-- RECORDS PROVIDED follows --

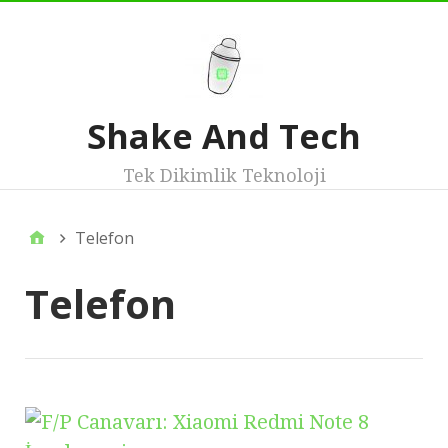
Shake And Tech
Tek Dikimlik Teknoloji
Telefon
Telefon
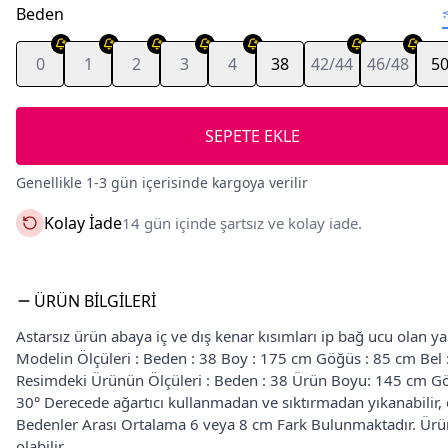
Beden
0
1
2
3
4
38
42/44
46/48
5
SEPETE EKLE
Genellikle 1-3 gün içerisinde kargoya verilir
Kolay İade
14 gün içinde şartsız ve kolay iade.
ÜRÜN BILGILERI
Astarsız ürün abaya iç ve dış kenar kısımları ip bağ ucu olan y
Modelin Ölçüleri : Beden : 38 Boy : 175 cm Göğüs : 85 cm Bel
Resimdeki Ürünün Ölçüleri : Beden : 38 Ürün Boyu: 145 cm Gö
30° Derecede ağartıcı kullanmadan ve sıktırmadan yıkanabilir, or
Bedenler Arası Ortalama 6 veya 8 cm Fark Bulunmaktadır. Ürün 
olabilir.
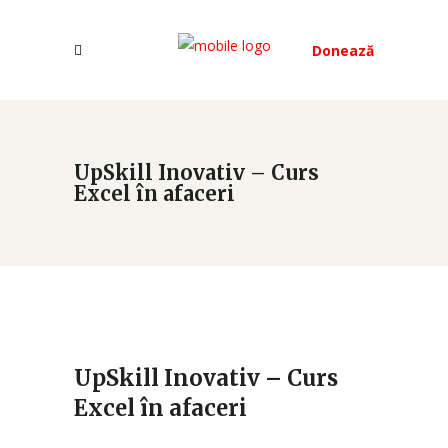
Donează
UpSkill Inovativ – Curs
Excel în afaceri
UpSkill Inovativ – Curs
Excel în afaceri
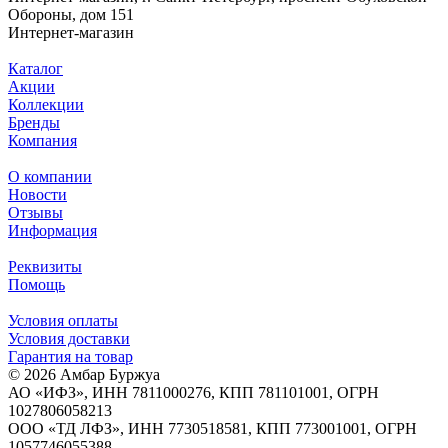
Обороны, дом 151
Интернет-магазин
Каталог
Акции
Коллекции
Бренды
Компания
О компании
Новости
Отзывы
Информация
Реквизиты
Помощь
Условия оплаты
Условия доставки
Гарантия на товар
© 2026 Амбар Буржуа
АО «ИФЗ», ИНН 7811000276, КПП 781101001, ОГРН
1027806058213
ООО «ТД ЛФЗ», ИНН 7730518581, КПП 773001001, ОГРН
1057746055388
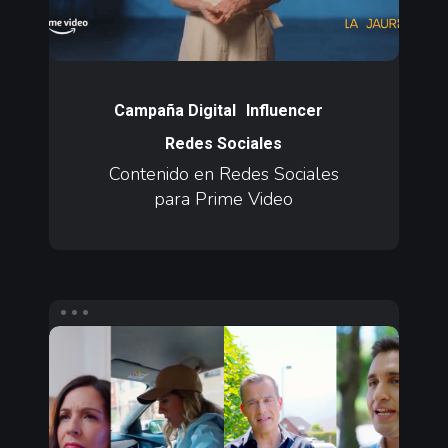
Video
Contenido
en
Campaña Digital
Influencer
Redes
Redes Sociales
Sociales
Contenido en Redes Sociales
para
para Prime Video
Prime
Video
Contenido
en
Redes
Sociales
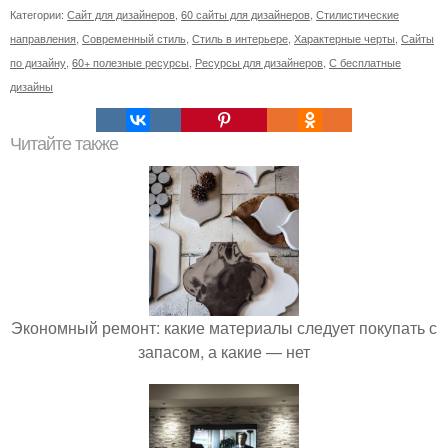
Категории:
Сайт для дизайнеров
,
60 сайты для дизайнеров
,
Стилистические
направления
,
Современный стиль
,
Стиль в интерьере
,
Характерные черты
,
Сайты
по дизайну
,
60+ полезные ресурсы
,
Ресурсы для дизайнеров
,
С бесплатные
дизайны
Читайте также
Экономный ремонт: какие материалы следует покупать с
запасом, а какие — нет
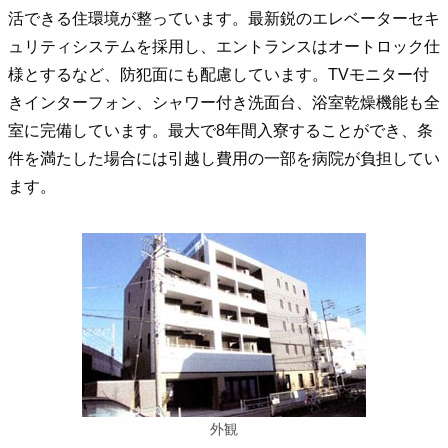
活できる住環境が整っています。最新鋭のエレベーターセキ
ュリティシステムを採用し、エントランスはオートロック仕
様とするなど、防犯面にも配慮しています。TVモニター付
きインターフォン、シャワー付き洗面台、浴室乾燥機能も全
室に完備しています。最大で8年間入寮することができ、条
件を満たした場合には引越し費用の一部を病院が負担してい
ます。
外観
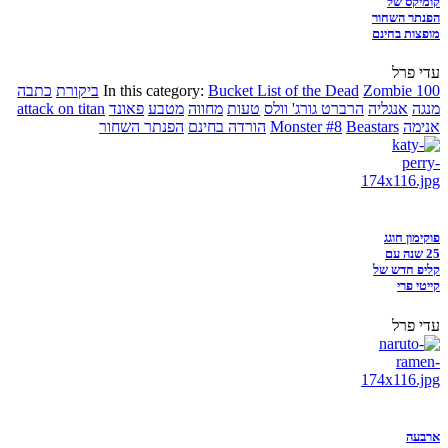
קומיקס של
הפנתר השחור
מופצות בחינם
עדי פרל
Zombie 100
Bucket List of the Dead
In this category:
ביקורת
כתבה
מנגה
אנגליה
הרברט גורג' וולס
טעות
מחווה
מטבע
פאונד
attack on titan
אנימה
Beastars
Monster #8
הורדה בחינם
הפנתר השחור
פוקימון חוגג
25 שנה עם
קליפ חדש של
קייטי פרי
עדי פרל
ארבעה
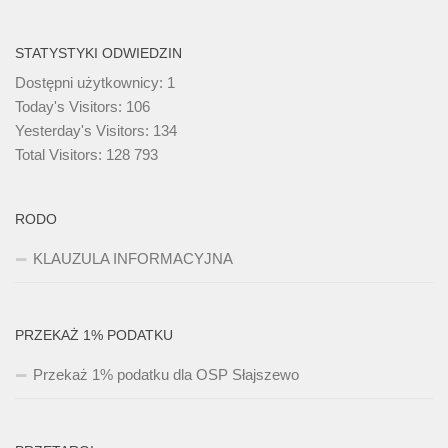
STATYSTYKI ODWIEDZIN
Dostępni użytkownicy:
1
Today's Visitors:
106
Yesterday's Visitors:
134
Total Visitors:
128 793
RODO
KLAUZULA INFORMACYJNA
PRZEKAŻ 1% PODATKU
Przekaż 1% podatku dla OSP Słajszewo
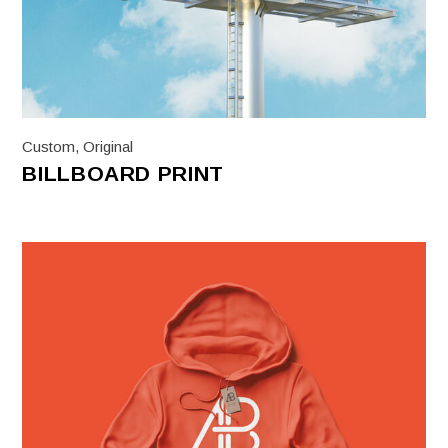
Custom
,
Original
BILLBOARD PRINT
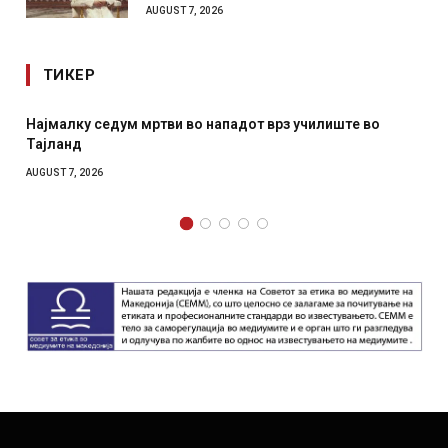
AUGUST 7, 2026
ТИКЕР
СОЗИС: Украинците повеќе им веруваат на генералите
отколку на Зеленски
AUGUST 7, 2026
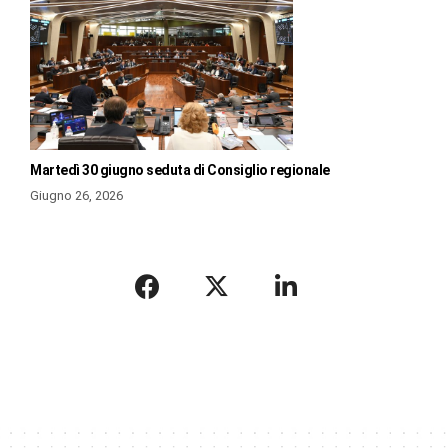
Martedì 30 giugno seduta di Consiglio regionale
Giugno 26, 2026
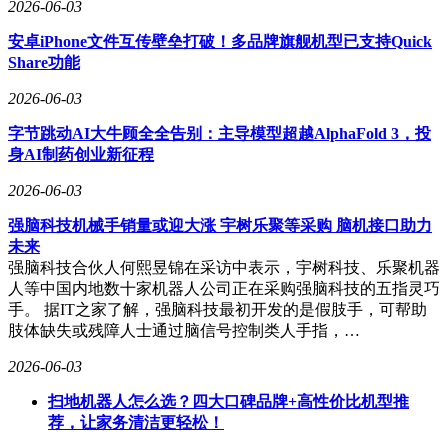
2026-06-03
安卓iPhone文件互传壁垒打破！多品牌旗舰机型已支持Quick
Share功能
2026-06-03
字节跳动AI大牛顾全全告别：主导模型超越AlphaFold 3，投
身AI制药创业新征程
2026-06-03
强脑科技机械手销量或迎大涨 宇树乐聚等采购 脑机接口助力
未来
强脑科技合伙人何熙昱锦在采访中表示，宇树科技、乐聚机器
人等中国内地数十家机器人公司正在采购强脑科技的五指灵巧
手。 据IT之家了解，强脑科技最初开发的是假肢手，可帮助
肢体缺失或残障人士通过脑信号控制类人手指，…
2026-06-03
扫地机器人怎么选？四大口碑品牌+高性价比机型推
荐，让家务清洁更轻松！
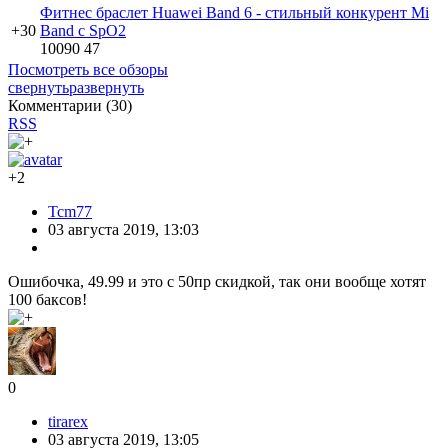
Фитнес браслет Huawei Band 6 - стильный конкурент Mi
+30
Band с SpO2
10090
47
Посмотреть все обзоры
свернуть
развернуть
Комментарии (
30
)
RSS
+2
Tcm77
03 августа 2019, 13:03
Ошибочка, 49.99 и это с 50пр скидкой, так они вообще хотят
100 баксов!
0
tirarex
03 августа 2019, 13:05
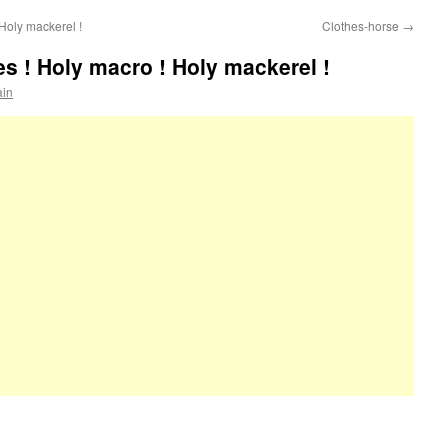
Holy mackerel !
Clothes-horse
→
s ! Holy macro ! Holy mackerel !
ain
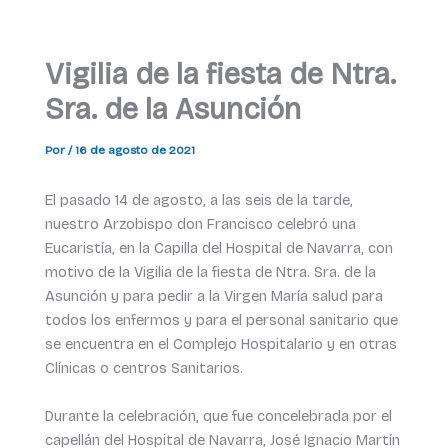
Vigilia de la fiesta de Ntra.
Sra. de la Asunción
Por
/
16 de agosto de 2021
El pasado 14 de agosto, a las seis de la tarde,
nuestro Arzobispo don Francisco celebró una
Eucaristía, en la Capilla del Hospital de Navarra, con
motivo de la Vigilia de la fiesta de Ntra. Sra. de la
Asunción y para pedir a la Virgen María salud para
todos los enfermos y para el personal sanitario que
se encuentra en el Complejo Hospitalario y en otras
Clínicas o centros Sanitarios.
Durante la celebración, que fue concelebrada por el
capellán del Hospital de Navarra, José Ignacio Martín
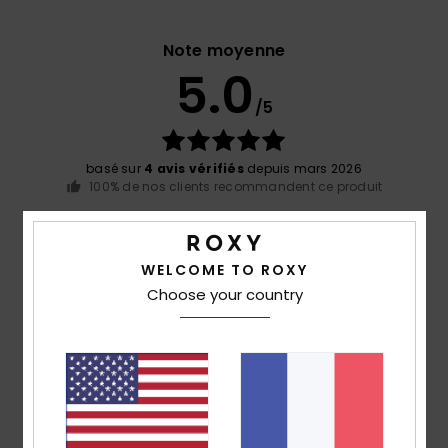
Note moyenne
5.0
/5
basé sur
4 avis vérifiés
depuis mars 2026
100% de nos clients recommandent ce produit
Confort
Rapport qualité / prix
5.0
4.5
WELCOME TO ROXY
Choose your country
Taille
Matière
5.0
Trop petit
Trop grand
Coloris
5.0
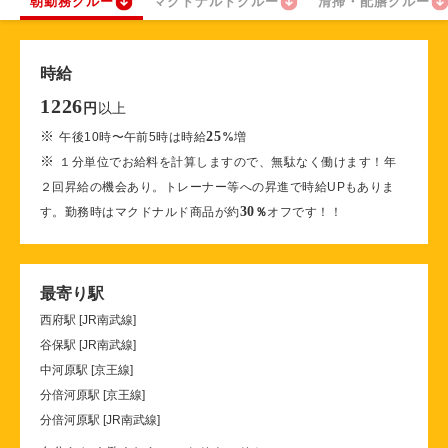
朝勤務クルー
マクドナルドクルー
清掃・配膳クルー
時給
1226
以上
円
※
25
午後10時〜午前5時は時給
%
増
※
１分単位でお給料を計算しますので、無駄なく働けます！年
２回昇給の機会あり。トレーナー等への昇進で時給UPもありま
30
す。勤務時はマクドナルド商品が約
％
オフです！！
最寄り駅
西府駅 [JR南武線]
谷保駅 [JR南武線]
中河原駅 [京王線]
分倍河原駅 [京王線]
分倍河原駅 [JR南武線]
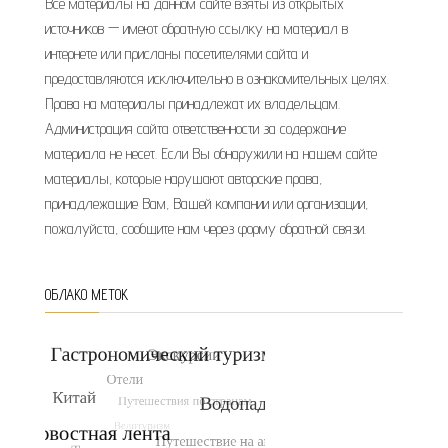
Все материалы на данном сайте взяты из открытых
источников — имеют обратную ссылку на материал в
интернете или присланы посетителями сайта и
предоставляются исключительно в ознакомительных целях.
Права на материалы принадлежат их владельцам.
Администрация сайта ответственности за содержание
материала не несет. Если Вы обнаружили на нашем сайте
материалы, которые нарушают авторские права,
принадлежащие Вам, Вашей компании или организации,
пожалуйста, сообщите нам через форму обратной связи.
ОБЛАКО МЕТОК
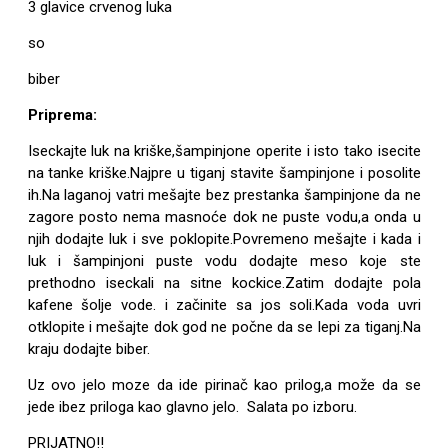
3 glavice crvenog luka
so
biber
Priprema:
Iseckajte luk na kriške,šampinjone operite i isto tako isecite
na tanke kriške.Najpre u tiganj stavite šampinjone i posolite
ih.Na laganoj vatri mešajte bez prestanka šampinjone da ne
zagore posto nema masnoće dok ne puste vodu,a onda u
njih dodajte luk i sve poklopite.Povremeno mešajte i kada i
luk i šampinjoni puste vodu dodajte meso koje ste
prethodno iseckali na sitne kockice.Zatim dodajte pola
kafene šolje vode. i začinite sa jos soli.Kada voda uvri
otklopite i mešajte dok god ne počne da se lepi za tiganj.Na
kraju dodajte biber.
Uz ovo jelo moze da ide pirinač kao prilog,a može da se
jede ibez priloga kao glavno jelo. Salata po izboru.
PRIJATNO!!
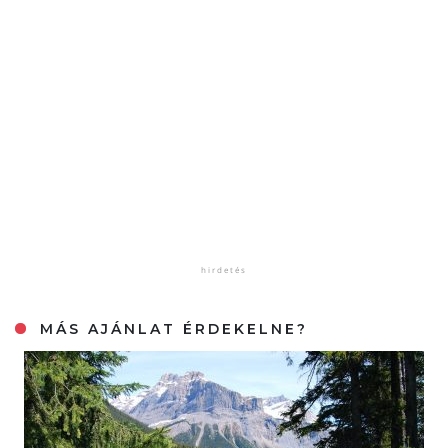
MÁS AJÁNLAT ÉRDEKELNE?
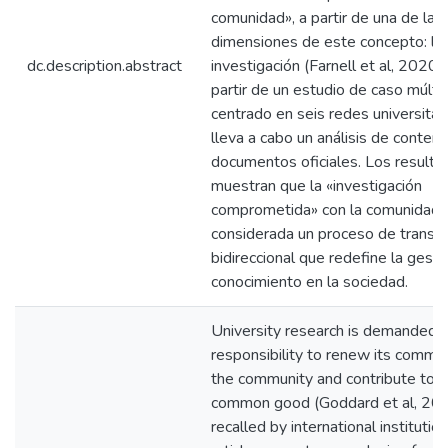
comunidad», a partir de una de las
dimensiones de este concepto: la
dc.description.abstract
investigación (Farnell et al, 2020 
partir de un estudio de caso múltip
centrado en seis redes universitari
lleva a cabo un análisis de conten
documentos oficiales. Los resulta
muestran que la «investigación
comprometida» con la comunidad 
considerada un proceso de transf
bidireccional que redefine la gesti
conocimiento en la sociedad.
University research is demanded a
responsibility to renew its commi
the community and contribute to t
common good (Goddard et al, 201
recalled by international institution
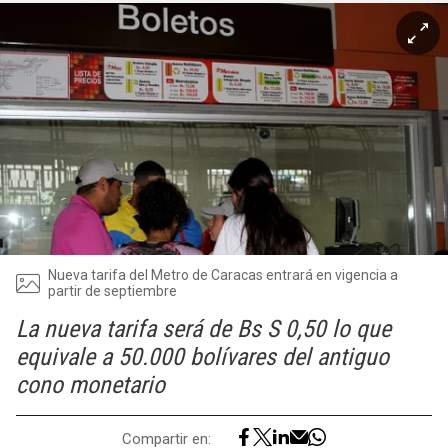
Nueva tarifa del Metro de Caracas entrará en vigencia a
partir de septiembre
La nueva tarifa será de Bs S 0,50 lo que
equivale a 50.000 bolívares del antiguo
cono monetario
Compartir en:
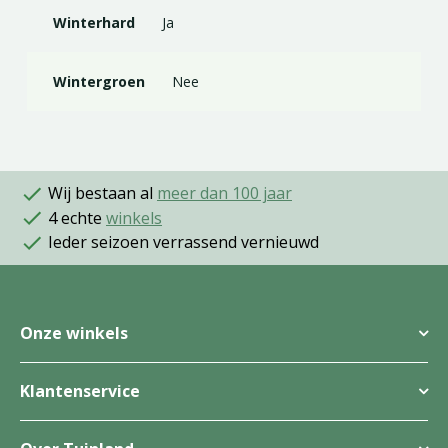
Winterhard
Ja
Wintergroen
Nee
Wij bestaan al
meer dan 100 jaar
4 echte
winkels
Ieder seizoen verrassend vernieuwd
Onze winkels
Klantenservice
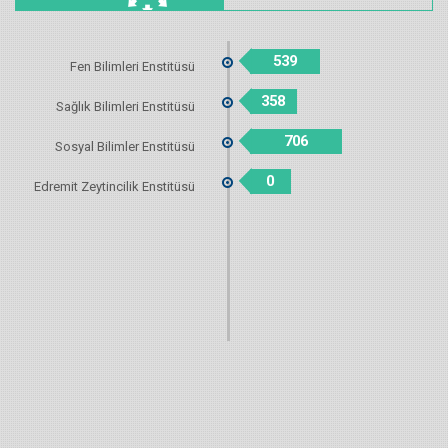
539
Fen Bilimleri Enstitüsü
358
Sağlık Bilimleri Enstitüsü
706
Sosyal Bilimler Enstitüsü
0
Edremit Zeytincilik Enstitüsü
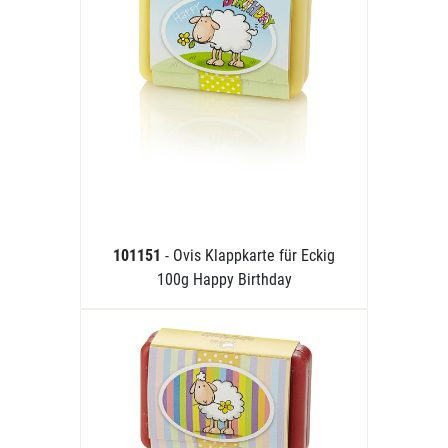
101151
- Ovis Klappkarte für Eckig
100g Happy Birthday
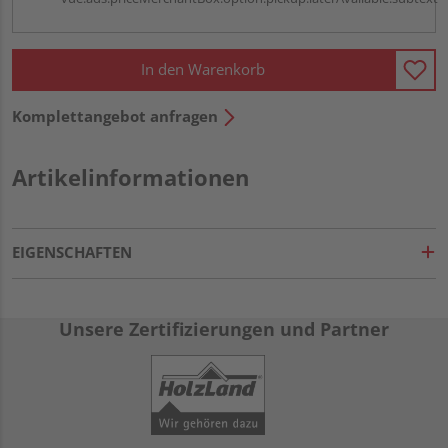
In den Warenkorb
Komplettangebot anfragen
Artikelinformationen
EIGENSCHAFTEN
Unsere Zertifizierungen und Partner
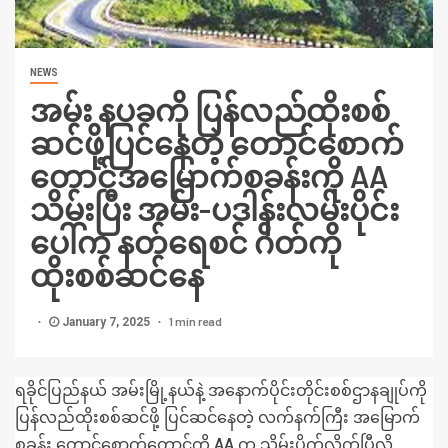
NEWS
အမ်း နပခကို ပြန်လည်ထိုးစစ်
ဆင်ဖို့ပြင်နေတဲ့ တောင်စောက်
တောင်အမြောက်စခန်းကို AA
သိမ်းပြီး အမ်း-ပဒါန်းလမ်းပိုင်း
ပေါ်က နတ်ရေစင် ဂိတ်ကို
ထိုးစစ်ဆင်နေ
1 min read
January 7, 2025
ရခိုင်ပြည်နယ် အမ်းမြို့နယ်နဲ့ အနောက်ပိုင်းတိုင်းစစ်ဌာနချုပ်ကို
ပြန်လည်ထိုးစစ်ဆင်ဖို့ ပြင်ဆင်နေတဲ့ လက်နက်ကြီး အမြောက်
စခန်း တောင်စောက်တောင်ကို AA က သိမ်းပိုက်လိုက်ပြီလို့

-- RECORDS PROVIDED concluded --

* **PROMPT**
Copy exactly, and copy nothing else: the lines from the start of the data above through the line that holds "Astarsız ürün abaya". The pictures stay out.

* **YOUR SOLUTION**
Shake And Tech
Tek Dikimlik Teknoloji
Telefon
Telefon
Beden
0
1
2
3
4
38
42/44
46/48
5
SEPETE EKLE
Genellikle 1-3 gün içerisinde kargoya verilir
Kolay İade
14 gün içinde şartsız ve kolay iade.
ÜRÜN BILGILERI
Astarsız ürün abaya iç ve dış kenar kısımları ip bağ ucu olan y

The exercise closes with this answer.